Sasuke se mexe desconfortável com a pergunta e só murmura um sim.
Um silêncio se faz e Sakura começa a mexer as mãos nervosa.
– Eu já ia te ligar. — diz ele mostrando o celular nas mãos. — Vamos comer alguma coisa hoje.
Sakura assente erguendo os olhos para ele, contendo um sorriso. O celular de Sasuke começa a tocar, quando vê o visor ele bufa e a olha contrariado.
– Tenho que ir – se próxima e a puxa num selinho, o selinho se torna pouco e o beijo se intensifica.
Alguém limpa a garganta e Sakura arregala os olhos ao ver Itachi ali parado.
– Vocês dois... — começa Itachi com os olhos apertados na direção de Sasuke.
Sakura não sabe onde esconder a cara.
– O RH tá ligando – Sasuke diz ignorando a cara do irmão e o último acontecimento – vamos ver o que aconteceu.
– Vou só falar oi pra mãe e já vou. — Itachi diz abrindo a porta e só com a cabeça ele praticamente grita – Oi minha rainha.
Sakura escuta o riso de Mikoto e a breve conversa deles.
– Passo na tua casa, ok? — Sasuke diz chamando sua atenção.
– Ok. — ela responde simplesmente recebendo outro selinho de despedida.
– Até mais, Sakura – diz Itachi com uma cara maliciosa, ela acena envergonhada.
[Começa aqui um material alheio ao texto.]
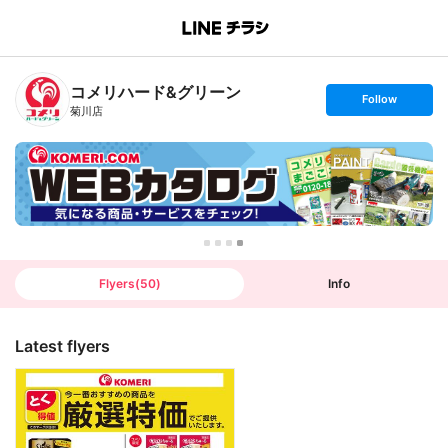
B
r
a
n
コメリハード&グリーン
c
s
Follow
h
e
菊川店
T
t
o
f
p
o
l
l
o
w
Flyers
(
50
)
Info
Latest flyers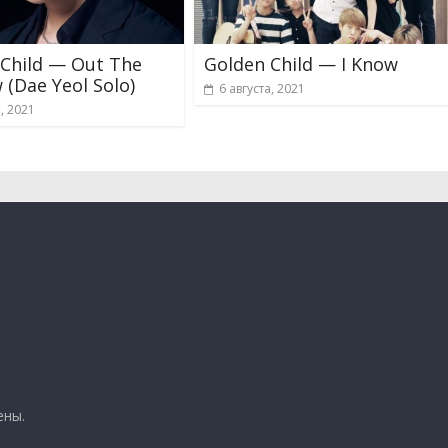
 Child — Out The
Golden Child — I Know
(Dae Yeol Solo)
6 августа, 2021
а, 2021
ены.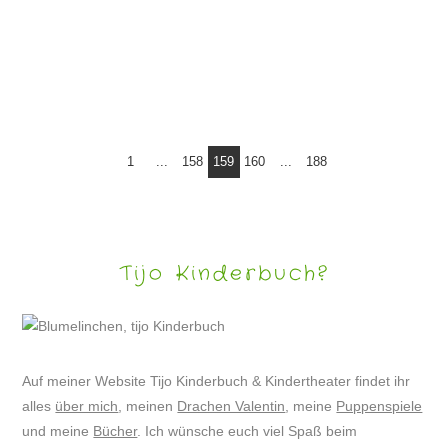
PUPPENSPIEL – NILAS UND DIE PIRATEN
1
...
158
159
160
...
188
Tijo Kinderbuch?
Auf meiner Website Tijo Kinderbuch & Kindertheater findet ihr
alles
über mich
, meinen
Drachen Valentin
, meine
Puppenspiele
und meine
Bücher
. Ich wünsche euch viel Spaß beim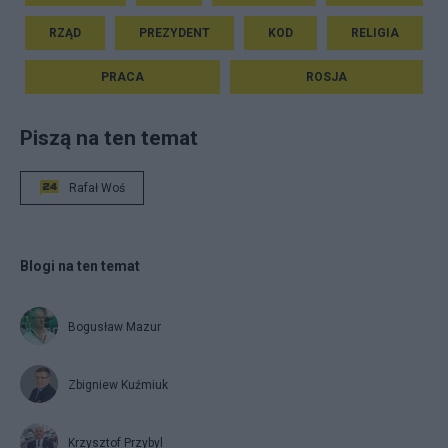
RZĄD
PREZYDENT
KOD
RELIGIA
PRACA
ROSJA
Piszą na ten temat
Rafał Woś
Blogi na ten temat
Bogusław Mazur
Zbigniew Kuźmiuk
Krzysztof Przybyl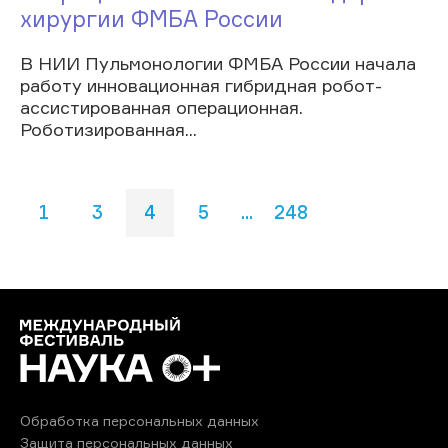
хирургии ФМБА России
В НИИ Пульмонологии ФМБА России начала
работу инновационная гибридная робот-
ассистированная операционная.
Роботизированная...
1
3
4
5
...
248
Обработка персональных данных
Защита персональных данных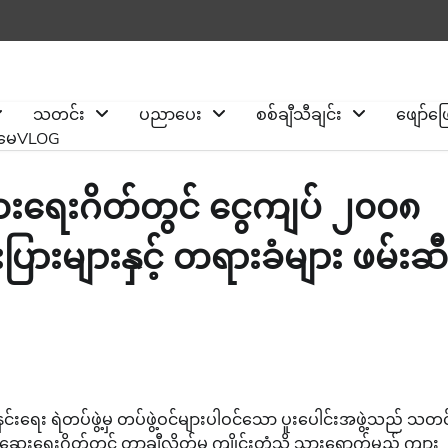
သတင်း
ပညာပေး
စစ်ချီသီချင်း
ဖျော်ဖ
ိုမေVLOG
ဆေးရေးဂိတ်တွင် ငွေကျပ် ၂၀၀၈
ြားများနှင့် တရားခံများ ဖမ်းဆီ
ရေး ရဲတပ်ဖွဲ့မှ တပ်ဖွဲ့ဝင်များပါဝင်သော ပူးပေါင်းအဖွဲ့သည် သတင
ေးရေးဂိတ်တွင် တာချီလိတ်မှ ကျိုင်းတုံသို့ သွားရောက်မည့် ကျား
Sasuke balança a cabeça seguindo o irmão pelo corredor. — Acho que temos muito o que conversar, Sasuke. — Sakura escuta Itachi dizer antes de virarem o corredor.
Ela fica por um momento ali, parada. Olhando para o nada. Ri sozinha antes de entrar no quarto.
Mikoto está sentada lendo uma revista. Ela logo ergue os olhos com um sorriso quando escuta a porta se fechar.
– Oi dona Mikoto, como a senhora está? — Sakura dá um abraço na mulher e se sentando na cadeira próxima a cama.
– Estou ótima, filha. — responde a matriarca sorrindo.
Mikoto a encara por um momento com um sorriso estranho. Sakura fica constrangida com aquela situação e se remexe tentando pensar num assunto pra quebrar aquele clima esquisito. Mas, antes que conseguisse pensar, Mikoto se pronuncia, deixando-a roxa de vergonha.
– Sabia que as paredes daqui são finas?